Scientists, yesterday, confirmed that malaria parasites in Africa had developed resistance to World Health Organisation (WHO)-approved drug-of-choice/frontline medication, Artemisinin Combination Therapies (ACTs).
The ‘gold standard’ treatment for the ailment, the drug family, including artemisinin and its derivatives, are often administered alongside ‘partner’ medicines in what are called ACTs, because multiple drugs are more difficult for parasites to develop resistance against.
But, a new study, published in the New England Journal of Medicine, showed observable drop in ACTs’ ability to quickly treat people with the disease.
Signs of drug resistance have long been present on the continent. For instance, in Rwanda between 2012 and 2015, scientists detected existence of gene mutations associated with resistance in malaria parasites.
The first signs of resistance to artemisinin and its relatives appeared in Cambodia in the early 2000s. Within a few years, malaria parasites in Southeast Asia began to evade some of the partner drugs in the ACTs, rendering some of the most effective drug cocktails against malaria useless in the region and forcing public health officials to scramble for efficacious combinations.
A biochemist at the University of Melbourne in Australia and researcher of the molecular basis of antimalarial resistance, Prof. Leann Tilley, said: “We’ve all been expecting and dreading this for quite some time.”
She expressed concern over the new development in Africa, describing it as dire. More than 90 per cent of malaria cases and deaths worldwide occur on the continent.
Also discomforting, is the finding that the resistance in Africa arose independently of the resistant parasite strains in Southeast Asia, meaning the prevailing strains in Africa might continue evolving to culminate in a ‘super resistant’ parasite that becomes dominant.
Head of malaria research at Mahidol Oxford Tropical Medicine Research Unit in Bangkok, Arjen Dondorp, submitted: “It is certainly a disturbing finding, because we rely completely on these artemisinin-combination therapies.”
Scientists fear that a similar scenario in Southeast Asia would unfold in Africa – and in light of the lack of access to adequate healthcare in many parts of Sub-Saharan Africa, it could exact a huge toll.
In the study, conducted in Uganda from 2017 to 2019, researchers treated 240 people, who had malaria, by giving them intravenous artesunate, a potent derivative of artemisinin, three times over the course of a day, followed by a standard three-day course of ACT pills.
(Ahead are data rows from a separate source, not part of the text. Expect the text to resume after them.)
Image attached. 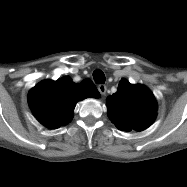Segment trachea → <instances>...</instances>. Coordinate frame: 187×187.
Returning a JSON list of instances; mask_svg holds the SVG:
<instances>
[{
	"label": "trachea",
	"mask_w": 187,
	"mask_h": 187,
	"mask_svg": "<svg viewBox=\"0 0 187 187\" xmlns=\"http://www.w3.org/2000/svg\"><path fill=\"white\" fill-rule=\"evenodd\" d=\"M93 79H94L95 83H102V84L105 83V75L99 69H97L93 72Z\"/></svg>",
	"instance_id": "1"
}]
</instances>
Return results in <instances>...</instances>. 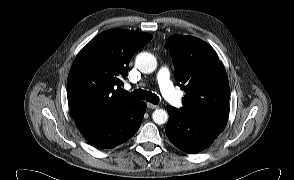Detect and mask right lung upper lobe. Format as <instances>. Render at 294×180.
<instances>
[{
    "instance_id": "right-lung-upper-lobe-1",
    "label": "right lung upper lobe",
    "mask_w": 294,
    "mask_h": 180,
    "mask_svg": "<svg viewBox=\"0 0 294 180\" xmlns=\"http://www.w3.org/2000/svg\"><path fill=\"white\" fill-rule=\"evenodd\" d=\"M151 38L133 30L110 29L78 53L67 81L68 103L77 125L103 120L133 101L118 89L132 56Z\"/></svg>"
}]
</instances>
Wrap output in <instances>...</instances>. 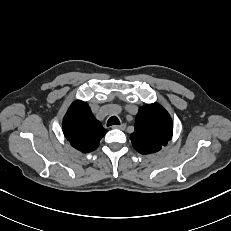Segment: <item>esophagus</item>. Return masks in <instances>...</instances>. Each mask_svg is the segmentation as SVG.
Returning <instances> with one entry per match:
<instances>
[{
    "label": "esophagus",
    "instance_id": "34e87169",
    "mask_svg": "<svg viewBox=\"0 0 231 231\" xmlns=\"http://www.w3.org/2000/svg\"><path fill=\"white\" fill-rule=\"evenodd\" d=\"M112 128L124 130L126 128V124L123 123L121 125H114V126H112Z\"/></svg>",
    "mask_w": 231,
    "mask_h": 231
}]
</instances>
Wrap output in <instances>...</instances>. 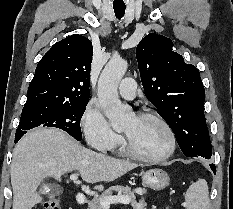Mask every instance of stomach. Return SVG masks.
<instances>
[{
	"label": "stomach",
	"mask_w": 233,
	"mask_h": 209,
	"mask_svg": "<svg viewBox=\"0 0 233 209\" xmlns=\"http://www.w3.org/2000/svg\"><path fill=\"white\" fill-rule=\"evenodd\" d=\"M142 184L153 190H162L170 183L169 175L160 168H152L142 172Z\"/></svg>",
	"instance_id": "1"
}]
</instances>
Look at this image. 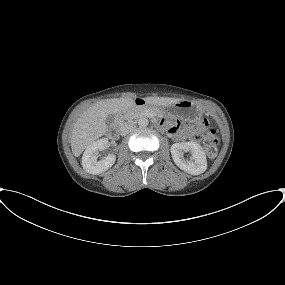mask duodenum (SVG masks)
I'll list each match as a JSON object with an SVG mask.
<instances>
[{"label":"duodenum","mask_w":285,"mask_h":285,"mask_svg":"<svg viewBox=\"0 0 285 285\" xmlns=\"http://www.w3.org/2000/svg\"><path fill=\"white\" fill-rule=\"evenodd\" d=\"M132 105L135 107V113L139 116H142L141 111L144 109L146 101L142 98H136L132 101ZM121 129L122 123L120 121H117L112 128V132L118 133Z\"/></svg>","instance_id":"duodenum-1"}]
</instances>
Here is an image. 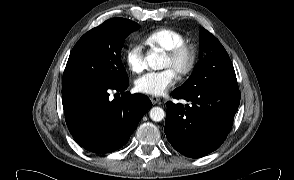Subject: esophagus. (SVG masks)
Segmentation results:
<instances>
[{"mask_svg":"<svg viewBox=\"0 0 294 180\" xmlns=\"http://www.w3.org/2000/svg\"><path fill=\"white\" fill-rule=\"evenodd\" d=\"M150 99L153 104L160 103V98H158V97L152 96Z\"/></svg>","mask_w":294,"mask_h":180,"instance_id":"34e87169","label":"esophagus"}]
</instances>
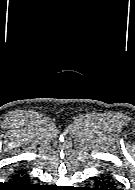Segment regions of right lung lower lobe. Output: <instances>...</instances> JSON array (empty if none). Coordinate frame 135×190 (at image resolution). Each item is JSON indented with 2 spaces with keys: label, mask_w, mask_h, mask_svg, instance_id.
<instances>
[{
  "label": "right lung lower lobe",
  "mask_w": 135,
  "mask_h": 190,
  "mask_svg": "<svg viewBox=\"0 0 135 190\" xmlns=\"http://www.w3.org/2000/svg\"><path fill=\"white\" fill-rule=\"evenodd\" d=\"M12 183H8L7 187L10 190H39V185L28 184V175L23 170H18L12 175Z\"/></svg>",
  "instance_id": "1"
}]
</instances>
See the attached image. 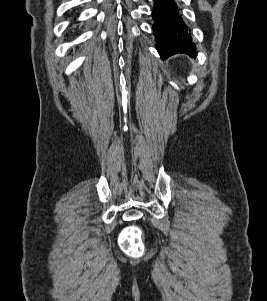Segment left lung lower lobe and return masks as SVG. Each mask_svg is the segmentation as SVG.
Listing matches in <instances>:
<instances>
[{
	"mask_svg": "<svg viewBox=\"0 0 267 301\" xmlns=\"http://www.w3.org/2000/svg\"><path fill=\"white\" fill-rule=\"evenodd\" d=\"M152 16L156 48L163 60L176 53L196 55L195 44L174 0H154Z\"/></svg>",
	"mask_w": 267,
	"mask_h": 301,
	"instance_id": "left-lung-lower-lobe-1",
	"label": "left lung lower lobe"
}]
</instances>
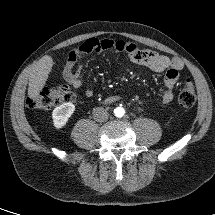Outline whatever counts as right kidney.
I'll use <instances>...</instances> for the list:
<instances>
[{
	"mask_svg": "<svg viewBox=\"0 0 215 215\" xmlns=\"http://www.w3.org/2000/svg\"><path fill=\"white\" fill-rule=\"evenodd\" d=\"M75 111V105L64 103L57 106L52 112V120L55 128H63Z\"/></svg>",
	"mask_w": 215,
	"mask_h": 215,
	"instance_id": "right-kidney-1",
	"label": "right kidney"
}]
</instances>
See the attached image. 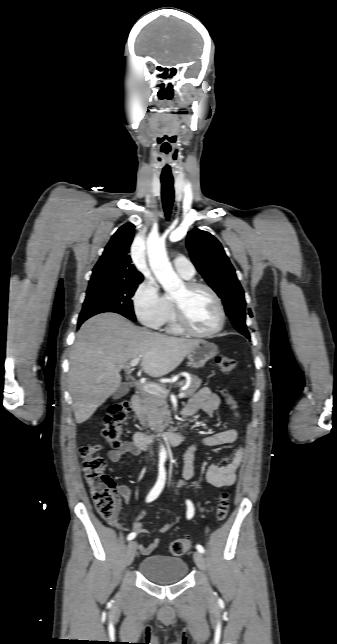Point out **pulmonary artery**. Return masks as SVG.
Wrapping results in <instances>:
<instances>
[{
  "instance_id": "1",
  "label": "pulmonary artery",
  "mask_w": 337,
  "mask_h": 644,
  "mask_svg": "<svg viewBox=\"0 0 337 644\" xmlns=\"http://www.w3.org/2000/svg\"><path fill=\"white\" fill-rule=\"evenodd\" d=\"M175 270L184 278H192L195 275L193 264L185 257H177L174 260Z\"/></svg>"
}]
</instances>
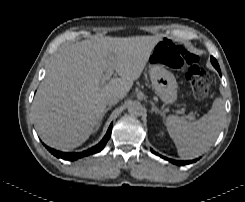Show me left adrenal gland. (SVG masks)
Returning <instances> with one entry per match:
<instances>
[{
	"instance_id": "obj_1",
	"label": "left adrenal gland",
	"mask_w": 245,
	"mask_h": 202,
	"mask_svg": "<svg viewBox=\"0 0 245 202\" xmlns=\"http://www.w3.org/2000/svg\"><path fill=\"white\" fill-rule=\"evenodd\" d=\"M150 103L152 105L151 113L155 112L156 114L163 115V112L155 106L154 102L151 101Z\"/></svg>"
}]
</instances>
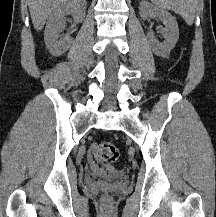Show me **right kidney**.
<instances>
[{
    "mask_svg": "<svg viewBox=\"0 0 216 217\" xmlns=\"http://www.w3.org/2000/svg\"><path fill=\"white\" fill-rule=\"evenodd\" d=\"M69 14L73 16L75 23L82 22L86 14L85 0H67L50 14L45 27L44 41L47 49L54 56L65 53L72 43V38L68 33L59 35L65 29V15Z\"/></svg>",
    "mask_w": 216,
    "mask_h": 217,
    "instance_id": "obj_1",
    "label": "right kidney"
}]
</instances>
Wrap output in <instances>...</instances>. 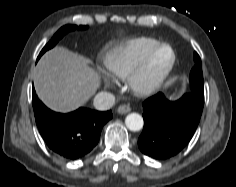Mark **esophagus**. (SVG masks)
<instances>
[{
  "instance_id": "esophagus-1",
  "label": "esophagus",
  "mask_w": 236,
  "mask_h": 187,
  "mask_svg": "<svg viewBox=\"0 0 236 187\" xmlns=\"http://www.w3.org/2000/svg\"><path fill=\"white\" fill-rule=\"evenodd\" d=\"M130 110H131V108L128 105H120L117 108V112L119 114H126V113L130 112Z\"/></svg>"
}]
</instances>
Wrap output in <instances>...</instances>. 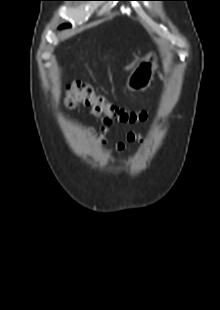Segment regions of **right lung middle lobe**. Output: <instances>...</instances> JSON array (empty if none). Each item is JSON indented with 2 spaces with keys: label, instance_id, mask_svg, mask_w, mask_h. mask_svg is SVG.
Wrapping results in <instances>:
<instances>
[{
  "label": "right lung middle lobe",
  "instance_id": "dd1d6c3e",
  "mask_svg": "<svg viewBox=\"0 0 220 310\" xmlns=\"http://www.w3.org/2000/svg\"><path fill=\"white\" fill-rule=\"evenodd\" d=\"M66 27H70V25L69 24H64V25L60 26V28H66Z\"/></svg>",
  "mask_w": 220,
  "mask_h": 310
}]
</instances>
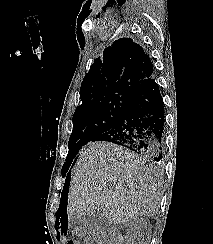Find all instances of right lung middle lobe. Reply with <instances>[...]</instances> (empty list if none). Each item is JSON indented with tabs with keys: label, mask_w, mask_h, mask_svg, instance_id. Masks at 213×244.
Listing matches in <instances>:
<instances>
[{
	"label": "right lung middle lobe",
	"mask_w": 213,
	"mask_h": 244,
	"mask_svg": "<svg viewBox=\"0 0 213 244\" xmlns=\"http://www.w3.org/2000/svg\"><path fill=\"white\" fill-rule=\"evenodd\" d=\"M132 98L123 94L108 95L76 109L73 116V131L68 143L69 153L62 167V175H66L83 145L117 124Z\"/></svg>",
	"instance_id": "1"
}]
</instances>
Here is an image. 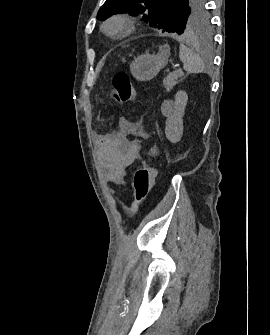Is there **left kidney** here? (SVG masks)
<instances>
[{"label":"left kidney","mask_w":270,"mask_h":335,"mask_svg":"<svg viewBox=\"0 0 270 335\" xmlns=\"http://www.w3.org/2000/svg\"><path fill=\"white\" fill-rule=\"evenodd\" d=\"M188 96L186 92L180 90L175 94L174 110L168 116L165 124V134L167 140L172 144L180 142L183 136V116L187 104Z\"/></svg>","instance_id":"5707ae66"}]
</instances>
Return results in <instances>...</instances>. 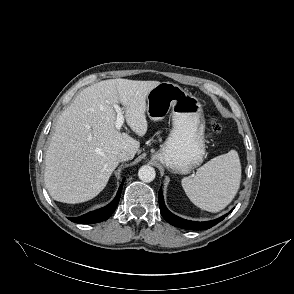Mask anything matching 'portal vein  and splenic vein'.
I'll list each match as a JSON object with an SVG mask.
<instances>
[{"label": "portal vein and splenic vein", "instance_id": "portal-vein-and-splenic-vein-1", "mask_svg": "<svg viewBox=\"0 0 294 294\" xmlns=\"http://www.w3.org/2000/svg\"><path fill=\"white\" fill-rule=\"evenodd\" d=\"M115 111L117 112V118L115 122V127L117 130H120L124 123V115L122 112V108H120L117 104L114 105Z\"/></svg>", "mask_w": 294, "mask_h": 294}]
</instances>
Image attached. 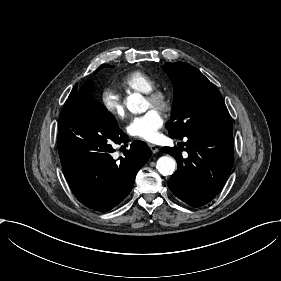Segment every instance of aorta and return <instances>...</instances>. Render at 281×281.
<instances>
[{"label":"aorta","mask_w":281,"mask_h":281,"mask_svg":"<svg viewBox=\"0 0 281 281\" xmlns=\"http://www.w3.org/2000/svg\"><path fill=\"white\" fill-rule=\"evenodd\" d=\"M126 106L134 114H140L147 110L146 100L139 93L130 94L126 99ZM156 169L163 176L172 175L176 169V161L171 156H162L157 160Z\"/></svg>","instance_id":"aorta-1"}]
</instances>
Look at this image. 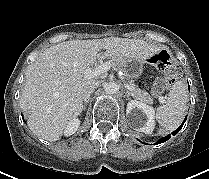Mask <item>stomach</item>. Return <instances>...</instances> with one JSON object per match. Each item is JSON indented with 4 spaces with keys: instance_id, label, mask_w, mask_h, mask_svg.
I'll use <instances>...</instances> for the list:
<instances>
[{
    "instance_id": "obj_1",
    "label": "stomach",
    "mask_w": 209,
    "mask_h": 179,
    "mask_svg": "<svg viewBox=\"0 0 209 179\" xmlns=\"http://www.w3.org/2000/svg\"><path fill=\"white\" fill-rule=\"evenodd\" d=\"M125 80H135L142 75L143 61L140 59H124L120 62Z\"/></svg>"
}]
</instances>
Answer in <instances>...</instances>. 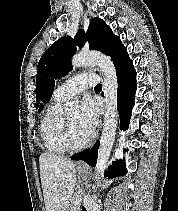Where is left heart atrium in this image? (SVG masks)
Instances as JSON below:
<instances>
[{"label":"left heart atrium","instance_id":"left-heart-atrium-1","mask_svg":"<svg viewBox=\"0 0 178 211\" xmlns=\"http://www.w3.org/2000/svg\"><path fill=\"white\" fill-rule=\"evenodd\" d=\"M98 123V108L95 102L89 98L83 100L79 116L80 127L91 135Z\"/></svg>","mask_w":178,"mask_h":211}]
</instances>
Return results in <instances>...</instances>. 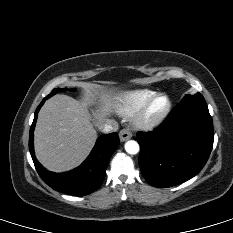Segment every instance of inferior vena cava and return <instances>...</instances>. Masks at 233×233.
Returning <instances> with one entry per match:
<instances>
[{
  "label": "inferior vena cava",
  "instance_id": "inferior-vena-cava-1",
  "mask_svg": "<svg viewBox=\"0 0 233 233\" xmlns=\"http://www.w3.org/2000/svg\"><path fill=\"white\" fill-rule=\"evenodd\" d=\"M99 128L103 133L116 132L118 130V123L113 119H107Z\"/></svg>",
  "mask_w": 233,
  "mask_h": 233
}]
</instances>
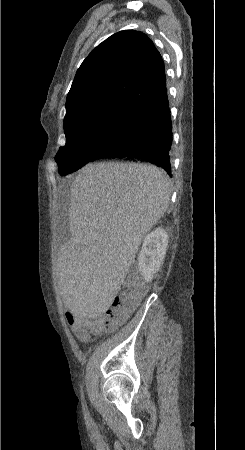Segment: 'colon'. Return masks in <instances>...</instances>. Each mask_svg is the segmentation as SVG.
<instances>
[{"label": "colon", "instance_id": "obj_1", "mask_svg": "<svg viewBox=\"0 0 245 450\" xmlns=\"http://www.w3.org/2000/svg\"><path fill=\"white\" fill-rule=\"evenodd\" d=\"M125 291L113 299L111 305L102 312L82 320L77 330L86 335L88 330H114L122 325L128 316L135 311L146 288L140 285L136 275H129L123 283Z\"/></svg>", "mask_w": 245, "mask_h": 450}]
</instances>
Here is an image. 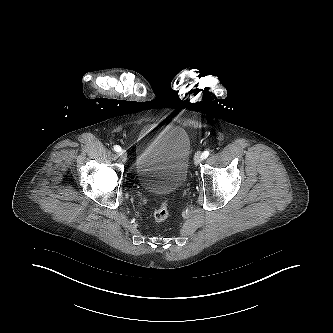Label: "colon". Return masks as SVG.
<instances>
[{
    "label": "colon",
    "instance_id": "colon-1",
    "mask_svg": "<svg viewBox=\"0 0 333 333\" xmlns=\"http://www.w3.org/2000/svg\"><path fill=\"white\" fill-rule=\"evenodd\" d=\"M169 215V210H168V200L164 199L160 206L154 211L153 214V219L157 223H161L167 219Z\"/></svg>",
    "mask_w": 333,
    "mask_h": 333
}]
</instances>
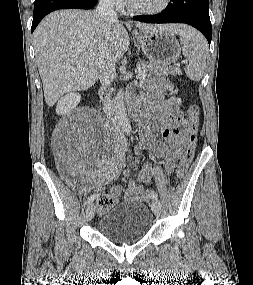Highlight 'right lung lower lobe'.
Wrapping results in <instances>:
<instances>
[{
    "label": "right lung lower lobe",
    "instance_id": "right-lung-lower-lobe-1",
    "mask_svg": "<svg viewBox=\"0 0 253 285\" xmlns=\"http://www.w3.org/2000/svg\"><path fill=\"white\" fill-rule=\"evenodd\" d=\"M96 3L97 0H35L31 32L35 30L43 17L52 11L71 8L90 9Z\"/></svg>",
    "mask_w": 253,
    "mask_h": 285
}]
</instances>
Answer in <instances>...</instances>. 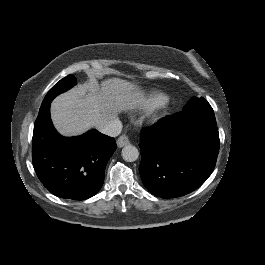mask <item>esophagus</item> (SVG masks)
I'll use <instances>...</instances> for the list:
<instances>
[{
	"label": "esophagus",
	"mask_w": 265,
	"mask_h": 265,
	"mask_svg": "<svg viewBox=\"0 0 265 265\" xmlns=\"http://www.w3.org/2000/svg\"><path fill=\"white\" fill-rule=\"evenodd\" d=\"M130 143L129 136L127 134H122L118 139H117V145L118 147H123L125 145H128Z\"/></svg>",
	"instance_id": "esophagus-1"
}]
</instances>
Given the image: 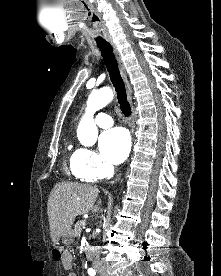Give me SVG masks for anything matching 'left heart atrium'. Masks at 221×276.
Segmentation results:
<instances>
[{
    "instance_id": "obj_1",
    "label": "left heart atrium",
    "mask_w": 221,
    "mask_h": 276,
    "mask_svg": "<svg viewBox=\"0 0 221 276\" xmlns=\"http://www.w3.org/2000/svg\"><path fill=\"white\" fill-rule=\"evenodd\" d=\"M103 157L112 164L122 163L130 151V138L123 128H114L104 132L99 139Z\"/></svg>"
}]
</instances>
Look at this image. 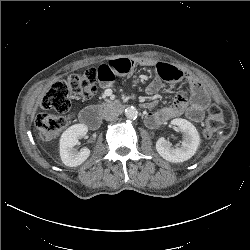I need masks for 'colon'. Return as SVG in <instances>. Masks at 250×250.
<instances>
[{
    "label": "colon",
    "instance_id": "obj_1",
    "mask_svg": "<svg viewBox=\"0 0 250 250\" xmlns=\"http://www.w3.org/2000/svg\"><path fill=\"white\" fill-rule=\"evenodd\" d=\"M98 71L94 68L82 73L69 76L67 79L56 81L43 97L41 106L44 109L35 120L41 137L45 141L55 139L67 124V119L59 115H52L48 110L64 114L70 110L71 98L81 96L89 99L97 91ZM224 126V117L217 105H211L208 116L203 124V135L207 138L221 130Z\"/></svg>",
    "mask_w": 250,
    "mask_h": 250
}]
</instances>
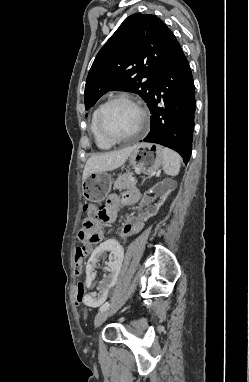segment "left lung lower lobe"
Wrapping results in <instances>:
<instances>
[{
    "mask_svg": "<svg viewBox=\"0 0 249 382\" xmlns=\"http://www.w3.org/2000/svg\"><path fill=\"white\" fill-rule=\"evenodd\" d=\"M195 104L191 69L177 43L147 104L151 113V130L142 141L169 147L187 163L192 151Z\"/></svg>",
    "mask_w": 249,
    "mask_h": 382,
    "instance_id": "1",
    "label": "left lung lower lobe"
}]
</instances>
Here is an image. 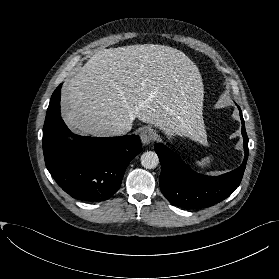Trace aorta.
Returning <instances> with one entry per match:
<instances>
[{"instance_id": "obj_1", "label": "aorta", "mask_w": 279, "mask_h": 279, "mask_svg": "<svg viewBox=\"0 0 279 279\" xmlns=\"http://www.w3.org/2000/svg\"><path fill=\"white\" fill-rule=\"evenodd\" d=\"M158 163V155L153 151H147L141 155V165L146 169H154Z\"/></svg>"}]
</instances>
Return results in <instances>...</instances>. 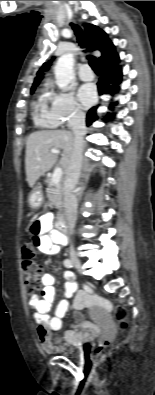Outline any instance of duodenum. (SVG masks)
Masks as SVG:
<instances>
[{"label": "duodenum", "instance_id": "duodenum-1", "mask_svg": "<svg viewBox=\"0 0 155 395\" xmlns=\"http://www.w3.org/2000/svg\"><path fill=\"white\" fill-rule=\"evenodd\" d=\"M57 229L61 233L62 236L65 237V233L67 231V223L64 218H59L57 221Z\"/></svg>", "mask_w": 155, "mask_h": 395}]
</instances>
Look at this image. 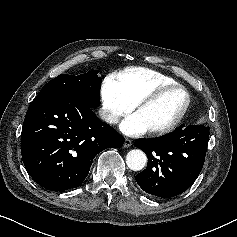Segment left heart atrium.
Segmentation results:
<instances>
[{
	"instance_id": "left-heart-atrium-1",
	"label": "left heart atrium",
	"mask_w": 237,
	"mask_h": 237,
	"mask_svg": "<svg viewBox=\"0 0 237 237\" xmlns=\"http://www.w3.org/2000/svg\"><path fill=\"white\" fill-rule=\"evenodd\" d=\"M120 129L124 134L130 135V136L140 135L147 131L146 126L144 125V123L141 121V119L136 113L131 114L128 117H126L122 121L120 125Z\"/></svg>"
}]
</instances>
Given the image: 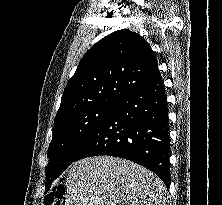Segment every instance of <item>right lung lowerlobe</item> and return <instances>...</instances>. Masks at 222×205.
<instances>
[{
    "mask_svg": "<svg viewBox=\"0 0 222 205\" xmlns=\"http://www.w3.org/2000/svg\"><path fill=\"white\" fill-rule=\"evenodd\" d=\"M110 155L136 162L170 184V136L161 75L129 92L97 127L75 161Z\"/></svg>",
    "mask_w": 222,
    "mask_h": 205,
    "instance_id": "1",
    "label": "right lung lower lobe"
}]
</instances>
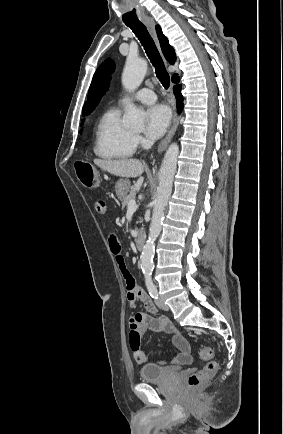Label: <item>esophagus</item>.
I'll return each mask as SVG.
<instances>
[{
  "mask_svg": "<svg viewBox=\"0 0 283 434\" xmlns=\"http://www.w3.org/2000/svg\"><path fill=\"white\" fill-rule=\"evenodd\" d=\"M143 22L144 24L147 26L150 34L152 35V37L154 38L155 42L157 44L158 43V38H157V34H156V30H155V21L153 18L151 17H145L143 18ZM179 123V118L176 117L174 118L172 125L167 133V135L165 136V138L160 142L159 146H158V152L161 153L163 152L166 147L168 146L169 142L171 141L173 135L175 134V131L177 129Z\"/></svg>",
  "mask_w": 283,
  "mask_h": 434,
  "instance_id": "1",
  "label": "esophagus"
}]
</instances>
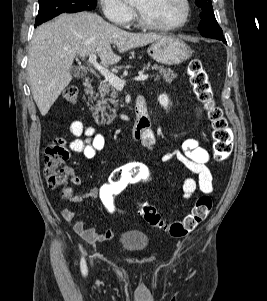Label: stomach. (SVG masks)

Doctors typically administer artemisinins without partner drugs to people only when they have severe malaria.
The team found that, for 14 participants, it took longer than five hours to clear half of the malaria-causing parasites (Plasmodium falciparum), which meets the World Health Organisation (WHO) definition for resistance. (People with malaria usually clear half the parasites within a couple hours of treatment with artesunate.) Parasites in 13 of these participants had one of two concerning mutations in their kelch13 gene, which has been linked with antimalarial resistance in Southeast Asia.
A parasitologist at Juntendo University in Tokyo and co-author of the study, Toshihiro Mita, noted: “We didn’t know if these parasites were actually resistant to drugs in humans.”
An infectious disease clinician at the University of California, San Francisco, United States, who works with the WHO to study malaria in Uganda, Philip Rosenthal, said for now, there appears to be a few clinical consequences of the artemisinin resistance. The parasites take longer to clear in some severe cases, and they might return within a week or so, but the ACT of choice in much of sub-Saharan Africa — a combination of artemether, another derivative of artemisinin, and a partner drug called lumefantrine – seems to still be effective.
Pascal Ringwald, who leads the WHO Global Malaria Programme’s Drug Resistance and Containment Unit, said although the global agency has mounted an aggressive campaign to eliminate resistant parasites in Southeast Asia by rapidly deploying ACTs on sick individuals, he added that the same approach “is unrealistic in sub-Saharan Africa given how widespread the disease is there.”